◆ **Directions**:
Repeat every entry exactly as it stands. Omit the images.
_ _ _ _
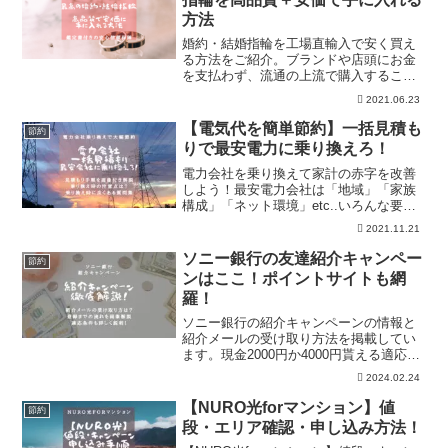
方法
婚約・結婚指輪を工場直輸入で安く買え
る方法をご紹介。ブランドや店頭にお金
を支払わず、流通の上流で購入すること
で、鑑定書付き同品質の指輪を安く買う
2021.06.23
ことができます。その際のメリットやデ
メリットを徹底解説。
【電気代を簡単節約】一括見積も
節約
りで最安電力に乗り換えろ！
電力会社を乗り換えて家計の赤字を改善
しよう！最安電力会社は「地域」「家族
構成」「ネット環境」etc..いろんな要因
で変わってきます。ややこしくて、難し
2021.11.21
い格安電力会社選びも一括見積もりで全
て解決！電力会社のプロに最安会社も見
ソニー銀行の友達紹介キャンペー
節約
つけてもらって、簡単に乗り換えをして
ンはここ！ポイントサイトも網
みましょう！
羅！
ソニー銀行の紹介キャンペーンの情報と
紹介メールの受け取り方法を掲載してい
ます。現金2000円か4000円貰える適応条
件なども詳しく掲載。また、紹介コード
2024.02.24
を貰ってから口座開設までの流れも画像
付きで掲載しています。ポイントサイト
【NURO光forマンション】値
節約
の情報も網羅してます。
段・エリア確認・申し込み方法！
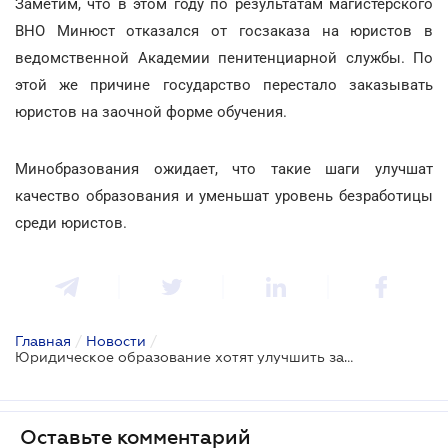
Заметим, что в этом году по результатам магистерского
ВНО Минюст отказался от госзаказа на юристов в
ведомственной Академии пенитенциарной службы. По
этой же причине государство перестало заказывать
юристов на заочной форме обучения.
Минобразования ожидает, что такие шаги улучшат
качество образования и уменьшат уровень безработицы
среди юристов.
Главная
/
Новости
/
Юридическое образование хотят улучшить за счет независимого оценивания
Оставьте комментарий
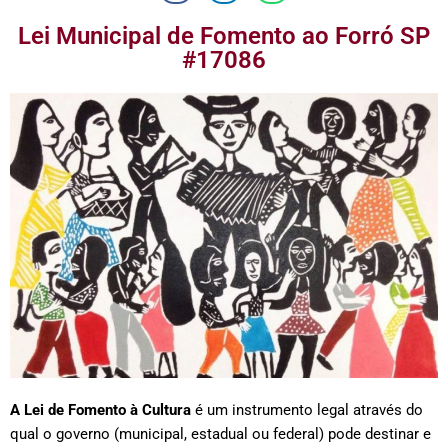
Lei Municipal de Fomento ao Forró SP
#17086
A Lei de Fomento à Cultura
é um instrumento legal através do
qual o governo (municipal, estadual ou federal) pode destinar e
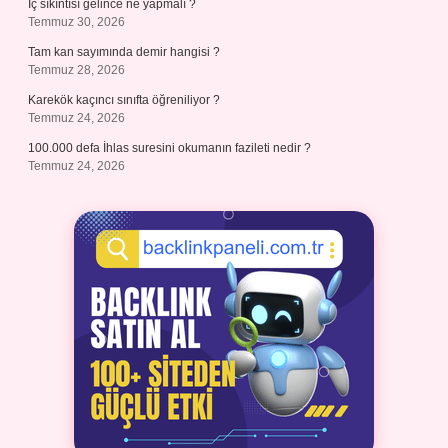
İç sıkıntısı gelince ne yapmalı ?
Temmuz 30, 2026
Tam kan sayımında demir hangisi ?
Temmuz 28, 2026
Karekök kaçıncı sınıfta öğreniliyor ?
Temmuz 24, 2026
100.000 defa İhlas suresini okumanın fazileti nedir ?
Temmuz 24, 2026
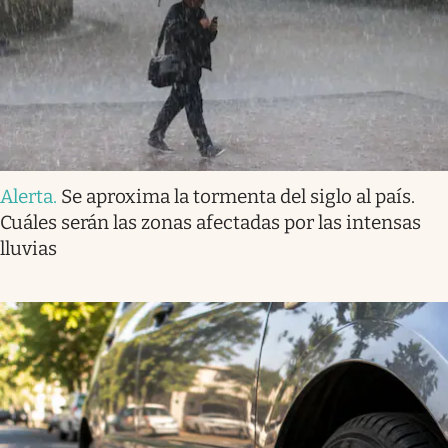
Alerta
.
Se aproxima la tormenta del siglo al país.
Cuáles serán las zonas afectadas por las intensas
lluvias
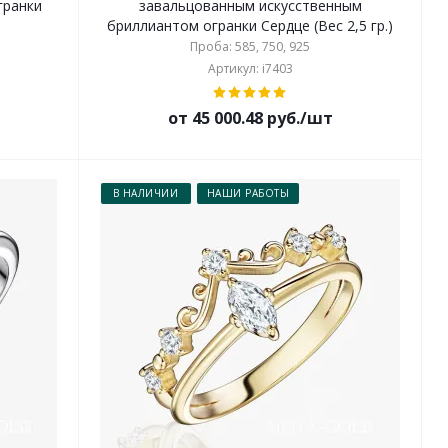
гранки
завальцованным искусственным
бриллиантом огранки Сердце (Вес 2,5 гр.)
Проба: 585, 750, 925
Артикул: i7403
от 45 000.48 руб./шт
В НАЛИЧИИ
НАШИ РАБОТЫ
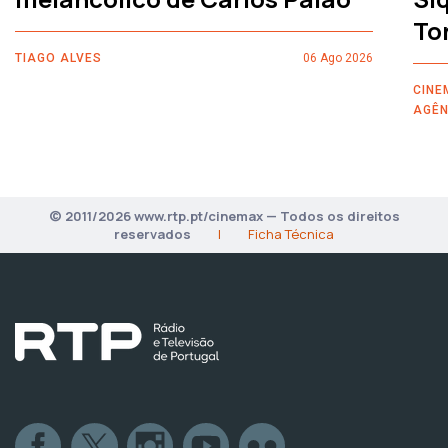
To
TIAGO ALVES
06 Ago 2026
CINE
AGÊN
© 2011/2026 www.rtp.pt/cinemax — Todos os direitos
reservados
|
Ficha Técnica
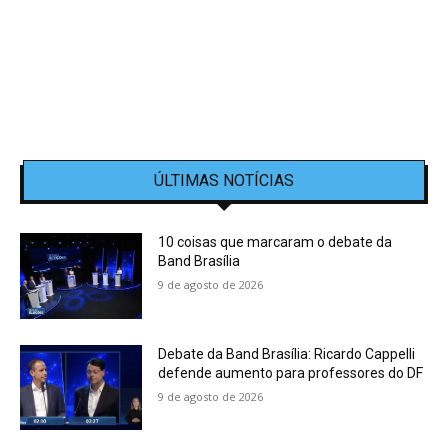
ÚLTIMAS NOTÍCIAS
10 coisas que marcaram o debate da
Band Brasília
9 de agosto de 2026
Debate da Band Brasília: Ricardo Cappelli
defende aumento para professores do DF
9 de agosto de 2026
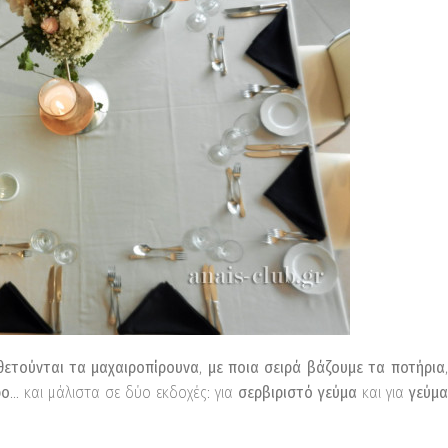
ετούνται τα μαχαιροπίρουνα
,
με ποια σειρά βάζουμε τα ποτήρια
,
ρο
… και μάλιστα σε δύο εκδοχές: για
σερβιριστό γεύμα
και για
γεύμα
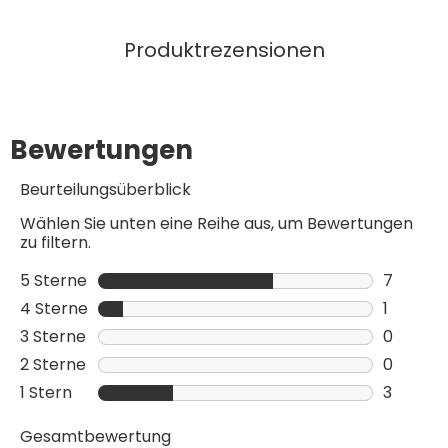
Produktrezensionen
_ _ _ _
◆ **Task result**:
方法
婚約・結婚指輪を工場直輸入で安く買え
る方法をご紹介。ブランドや店頭にお金
を支払わず、流通の上流で購入すること
で、鑑定書付き同品質の指輪を安く買う
2021.06.23
ことができます。その際のメリットやデ
メリットを徹底解説。
【電気代を簡単節約】一括見積も
節約
りで最安電力に乗り換えろ！
電力会社を乗り換えて家計の赤字を改善
しよう！最安電力会社は「地域」「家族
構成」「ネット環境」etc..いろんな要因
で変わってきます。ややこしくて、難し
2021.11.21
い格安電力会社選びも一括見積もりで全
て解決！電力会社のプロに最安会社も見
ソニー銀行の友達紹介キャンペー
節約
つけてもらって、簡単に乗り換えをして
ンはここ！ポイントサイトも網
みましょう！
羅！
ソニー銀行の紹介キャンペーンの情報と
紹介メールの受け取り方法を掲載してい
ます。現金2000円か4000円貰える適応条
件なども詳しく掲載。また、紹介コード
2024.02.24
を貰ってから口座開設までの流れも画像
付きで掲載しています。ポイントサイト
【NURO光forマンション】値
節約
の情報も網羅してます。
段・エリア確認・申し込み方法！
Заметим, что в этом году по результатам магистерского
ВНО Минюст отказался от госзаказа на юристов в
ведомственной Академии пенитенциарной службы. По
этой же причине государство перестало заказывать
юристов на заочной форме обучения.
Минобразования ожидает, что такие шаги улучшат
качество образования и уменьшат уровень безработицы
среди юристов.
Главная
/
Новости
/
Юридическое образование хотят улучшить за счет независимого оценивания
Оставьте комментарий
Lei Municipal de Fomento ao Forró SP
#17086
A Lei de Fomento à Cultura
é um instrumento legal através do
qual o governo (municipal, estadual ou federal) pode destinar e
İç sıkıntısı gelince ne yapmalı ?
Temmuz 30, 2026
Tam kan sayımında demir hangisi ?
Temmuz 28, 2026
Karekök kaçıncı sınıfta öğreniliyor ?
Temmuz 24, 2026
100.000 defa İhlas suresini okumanın fazileti nedir ?
Temmuz 24, 2026
Alerta
.
Se aproxima la tormenta del siglo al país.
Cuáles serán las zonas afectadas por las intensas
lluvias
гранки
завальцованным искусственным
бриллиантом огранки Сердце (Вес 2,5 гр.)
Проба: 585, 750, 925
Артикул: i7403
от 45 000.48 руб./шт
В НАЛИЧИИ
НАШИ РАБОТЫ
To
TIAGO ALVES
06 Ago 2026
CINE
AGÊN
© 2011/2026 www.rtp.pt/cinemax — Todos os direitos
reservados
|
Ficha Técnica
ÚLTIMAS NOTÍCIAS
10 coisas que marcaram o debate da
Band Brasília
9 de agosto de 2026
Debate da Band Brasília: Ricardo Cappelli
defende aumento para professores do DF
9 de agosto de 2026
ετούνται τα μαχαιροπίρουνα
,
με ποια σειρά βάζουμε τα ποτήρια
,
ρο
… και μάλιστα σε δύο εκδοχές: για
σερβιριστό γεύμα
και για
γεύμα
Produktrezensionen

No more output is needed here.